Already the New Year has brought a new raft of latency measurement and reduction initiatives. In this issue alone, we detail NYSE Euronext’s deployment of Correlix to monitor data and order latency, Colt’s new proximity hosting center for accessing the London Stock Exchange, and new initiatives from network providers Algo Technologies, IPC and Spread Networks.

Achieving lower and more consistent latency has a host of benefits, but achieving it doesn’t come cheap. In fact, Paul Adcock, executive vice president of NYSE Euronext and head of trading and operations at NYSE Arca, says he was taken aback by some of the fees outlined by vendors when the exchange started looking for a latency monitoring platform.

And that doesn’t even take into account the costs of putting in place a high-performance infrastructure, let alone maintaining and renewing it to ensure it remains such—something that vendors such as Algo Technologies and Spread Networks hope will make them a pretty penny as firms desperate for latency improvements seek the lowest-latency connectivity to markets.

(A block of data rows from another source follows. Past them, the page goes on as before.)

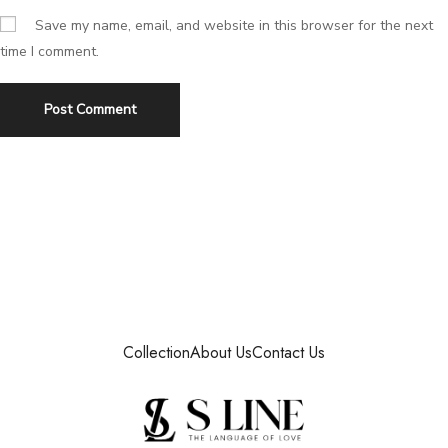
Save my name, email, and website in this browser for the next
time I comment.
Collection
About Us
Contact Us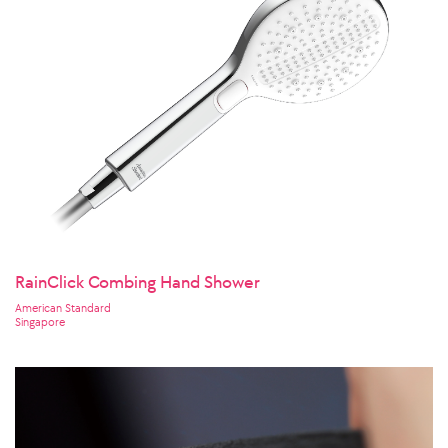
RainClick Combing Hand Shower
American Standard
Singapore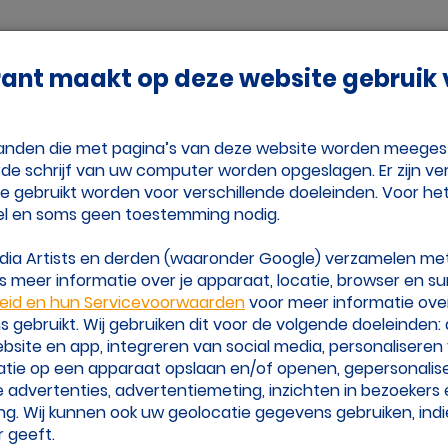
Adverteren
Vrienden
Over Volleybalk
rant maakt op deze website gebruik
nje
Tijd Voor Volleybal
estanden die met pagina’s van deze website worden meege
de schrijf van uw computer worden opgeslagen. Er zijn ver
ie gebruikt worden voor verschillende doeleinden. Voor he
leybal: "Ik wil graag zien dat het echt is"
el en soms geen toestemming nodig.
edia Artists en derden (waaronder Google) verzamelen me
 meer informatie over je apparaat, locatie, browser en su
leid en hun Servicevoorwaarden
voor meer informatie ove
gebruikt. Wij gebruiken dit voor de volgende doeleinden:
website en app, integreren van social media, personalisere
atie op een apparaat opslaan en/of openen, gepersonalis
 advertenties, advertentiemeting, inzichten in bezoekers
ng. Wij kunnen ook uw geolocatie gegevens gebruiken, indi
 geeft.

Both vendors are expanding their offerings: Algo Tech has partnered with UK utility Scottish and Southern Energy’s telecoms subsidiary to broaden its network and make it quicker and easier to connect individual buildings across London, leveraging SSE’s existing network of pipes, while Spread—which made a splash last year by digging its own fiber trench between New Jersey and Chicago to create the lowest-latency route between the two—is applying its methodology to connections between individual datacenters within New Jersey, digging its own secret trench via a more direct route between Equinix’s NY4 datacenter and Verizon’s Carteret facility.

The increasing cost of investment required to get the most out of low-latency data may play into the hands of vendors like Colt and IPC, who have set up facilities in London and Singapore, respectively, to provide low-latency proximity access to the London Stock Exchange and Singapore Exchange. In Colt’s case, proximity hosting may appeal to many clients for whom co-locating at every venue is prohibitively expensive.

Yet, when it comes to content itself, real-time data is not seeing the same growth as other areas—these latency initiatives only deliver the same data, faster. In fact, the highest-growth areas (though much smaller in terms of overall revenues) are currently research and analytics, according to research from Burton-Taylor International Consulting, which sees these areas being driven by growth among investment banking and portfolio management groups rather than sales and trading desks.

Buy-side traders, on the other hand, cited high-frequency trading as the most important structural and regulatory issue, but are also anticipating a buy-side rebound in 2011, according to a report from research firm Tabb Group.

Latency may hold the crown for now, but is it merely a usurper who will be displaced once the cost of achieving reductions outweighs the gains, allowing the true king—content, of course—to reclaim its throne? Rather, like the politics of olde, the ruler of this new world will probably involve a marriage between different clans—speed, content and analytics that help interpret information better and faster than before—and vendors like Selerity, which is now parsing its machine-generated events feed for consumption by human traders via StockTwits (rather than only by algorithms) are leading the way into this cross-pollination.

But until then, with the industry still so focused on eking out short-term latency gains, I wonder whether we risk not seeing the forest for the fast-moving trees as we speed past in pursuit of the “nirvana” of light speed.